* _DATASET RECORDS_
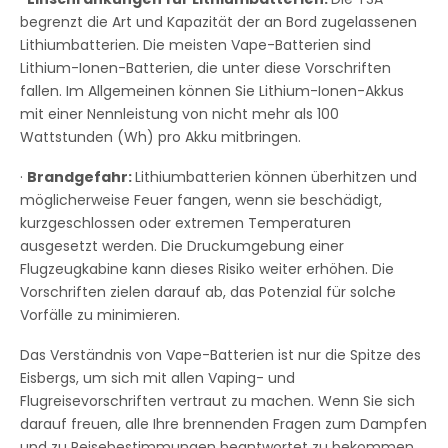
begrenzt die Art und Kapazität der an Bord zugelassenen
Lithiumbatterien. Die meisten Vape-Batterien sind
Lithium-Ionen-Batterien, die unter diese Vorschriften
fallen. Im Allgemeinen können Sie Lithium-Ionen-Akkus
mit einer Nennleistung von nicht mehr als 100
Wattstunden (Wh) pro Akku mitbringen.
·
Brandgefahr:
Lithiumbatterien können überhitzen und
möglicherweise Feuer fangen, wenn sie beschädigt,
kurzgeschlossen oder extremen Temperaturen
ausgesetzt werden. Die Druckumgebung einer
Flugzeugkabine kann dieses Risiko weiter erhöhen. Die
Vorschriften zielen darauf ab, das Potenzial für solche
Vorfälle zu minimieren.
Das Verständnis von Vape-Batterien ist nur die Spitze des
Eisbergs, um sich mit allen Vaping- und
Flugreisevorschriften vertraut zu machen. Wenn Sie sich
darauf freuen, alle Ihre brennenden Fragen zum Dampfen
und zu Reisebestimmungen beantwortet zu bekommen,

--

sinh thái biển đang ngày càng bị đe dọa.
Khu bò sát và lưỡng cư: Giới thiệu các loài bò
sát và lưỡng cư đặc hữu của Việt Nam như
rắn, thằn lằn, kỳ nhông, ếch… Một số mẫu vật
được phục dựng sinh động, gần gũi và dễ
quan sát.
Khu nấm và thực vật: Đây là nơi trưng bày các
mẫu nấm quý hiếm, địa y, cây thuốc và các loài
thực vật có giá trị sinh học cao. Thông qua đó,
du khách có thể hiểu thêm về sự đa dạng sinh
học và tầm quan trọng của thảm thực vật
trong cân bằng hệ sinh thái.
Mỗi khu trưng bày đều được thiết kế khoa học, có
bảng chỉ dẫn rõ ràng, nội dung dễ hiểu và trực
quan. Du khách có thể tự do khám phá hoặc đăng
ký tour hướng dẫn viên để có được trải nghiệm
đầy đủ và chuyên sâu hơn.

* _YOUR INSTRUCTIONS_
If a line in the data above contains "được", return that line.

* _WRITTEN RESPONSE_
được phục dựng sinh động, gần gũi và dễ
Mỗi khu trưng bày đều được thiết kế khoa học, có
ký tour hướng dẫn viên để có được trải nghiệm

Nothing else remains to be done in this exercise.